Since then, Van Dam’s idea has evolved into a full-fledged program, supported by Whitworth’s Center for Service Learning and Community Engagement.
Although the program has a short history, the RISE staff set a high goals for number of members this year in comparison with the total number of members last year.
They raised the bar to a year-long goal of 200 members, aiming for 100 members each semester, Program Manager Zanovia Clark said.
“I would describe RISE as a tutoring mentoring program that heavily focuses on just service through building positive relationships,” Clark said. “That’s our ultimate goal.”
Members of RISE seek to build relationships while helping students achieve their highest potential in all areas of life, Clark said.
“Last year, we had 120 volunteers at our peak, somewhere in February,” said Andrew Pearce, recruitment and community partner specialist. “We did that in three weeks [this year].”
Reaching 100 members in a semester represents more than achievement of a goal for the RISE staff. A pool of 100 members will provide the base for 20 tutors and mentors to visit both high school sites and about 10 to visit most middle and elementary school sites, Pearce said.
“It’s a good handful of people that are going into these schools, like a small Whitworth class size,” Clark said. “It’s almost like freshmen seminars — we have 10 different freshmen seminars walking into these schools and making an impact.”

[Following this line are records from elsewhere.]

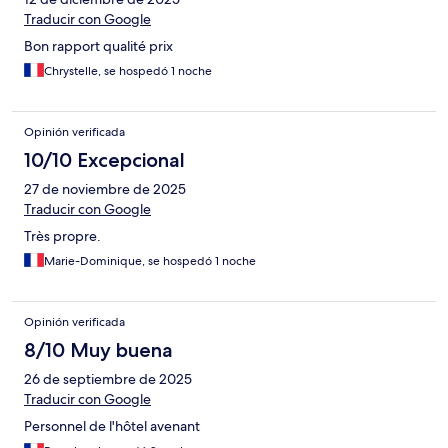
Traducir con Google
Bon rapport qualité prix
Chrystelle, se hospedó 1 noche
Opinión verificada
10/10 Excepcional
27 de noviembre de 2025
Traducir con Google
Très propre.
Marie-Dominique, se hospedó 1 noche
Opinión verificada
8/10 Muy buena
26 de septiembre de 2025
Traducir con Google
Personnel de l'hôtel avenant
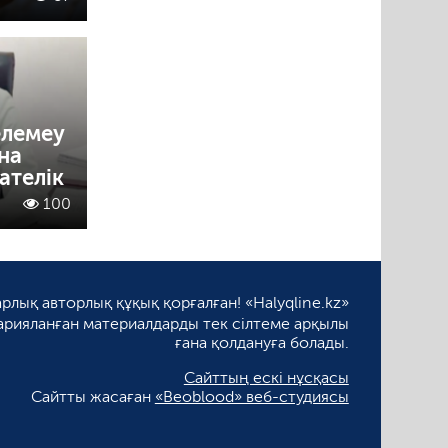
елемеу
на
ателік
100
рлық авторлық құқық қорғалған! «Halyqline.kz»
арияланған материалдарды тек сілтеме арқылы
ғана қолдануға болады.
Сайттың ескі нұсқасы
Сайтты жасаған
«Beoblood» веб-студиясы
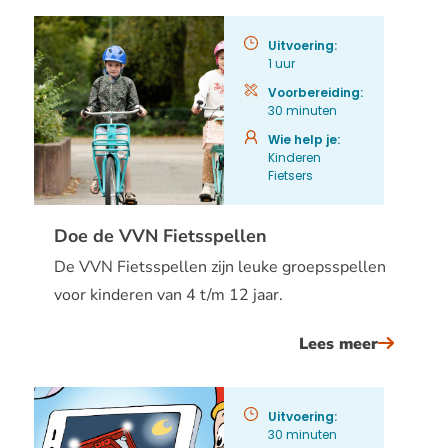
codespe
Uitvoering:
1 uur
Voorbereiding:
30 minuten
Wie help je:
Kinderen
Fietsers
Doe de VVN Fietsspellen
De VVN Fietsspellen zijn leuke groepsspellen
voor kinderen van 4 t/m 12 jaar.
Lees meer
over
doe
de
Uitvoering:
vvn
30 minuten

Leaders of RISE have been pushing for growth in response to two basic community issues. The first is the high dropout rate in Spokane schools, Pearce said. The other issue lies in the complacency and comfort of many students at Whitworth, who do not always feel the need to reach out beyond campus.
“We have students who hide behind what some call the pinecone curtain,” Pearce said. “They never know what Spokane is. They’re scared of Spokane — they refer to it as Spo-Compton. That’s also a serious need.”

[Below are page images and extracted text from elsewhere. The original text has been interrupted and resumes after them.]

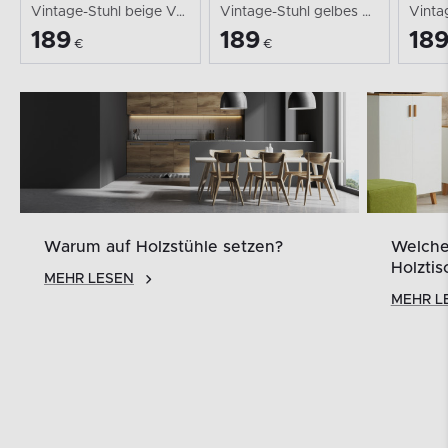
Vintage-Stuhl gelbes Velours nussbaum mittel
Vintage-Stuhl aus Velours-Stoff/hellem Eichenholz...
189
189
18
€
€
?
Welche Stühle sollte man für einen
Holztisch wählen?
MEHR LESEN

Some students involved in RISE have enjoyed their time serving in the schools, whether their time in the program is two months or two years.

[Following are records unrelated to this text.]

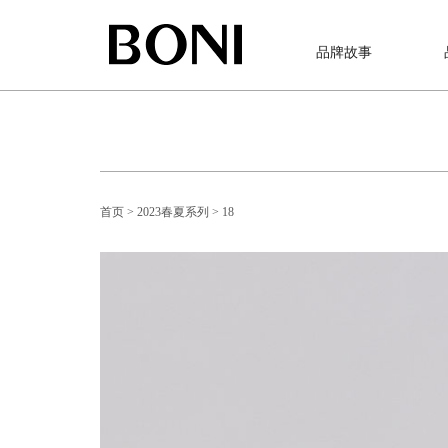
品牌故事
首页
> 2023春夏系列
> 18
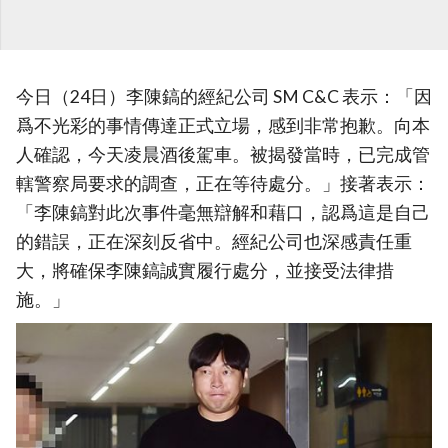
今日（24日）李陳鎬的經紀公司 SM C&C 表示：「因
爲不光彩的事情傳達正式立場，感到非常抱歉。向本
人確認，今天凌晨酒後駕車。被揭發當時，已完成管
轄警察局要求的調查，正在等待處分。」接著表示：
「李陳鎬對此次事件毫無辯解和藉口，認爲這是自己
的錯誤，正在深刻反省中。經紀公司也深感責任重
大，將確保李陳鎬誠實履行處分，並接受法律措
施。」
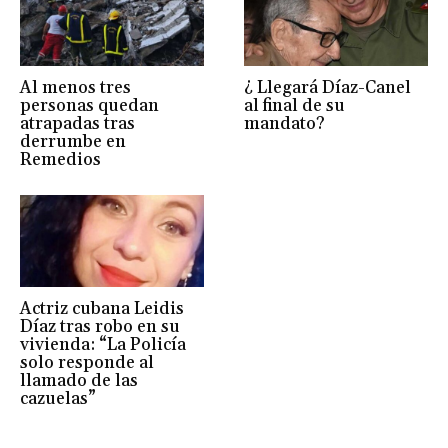
Al menos tres
¿ Llegará Díaz-Canel
personas quedan
al final de su
atrapadas tras
mandato?
derrumbe en
Remedios
Actriz cubana Leidis
Díaz tras robo en su
vivienda: “La Policía
solo responde al
llamado de las
cazuelas”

“I started the last week of September,” freshman Bryan Xiong said. “Honestly, if I put myself in the shoes of the high schoolers, I actually feel really blessed, because I wasn’t offered blessings like that when I was in high school — to have someone in college help you.”
The RISE staff and leadership hope the program continues on its path of growth to widen its area of influence on local students in need, Clark said.
“We’re here to stay. We’re run out of the service learning department, and it’s not a program that’s going to go away,” Pearce said. “This is a permanent, ongoing thing — student-led, but it’s student-paid staff. That means it gets to keep going.”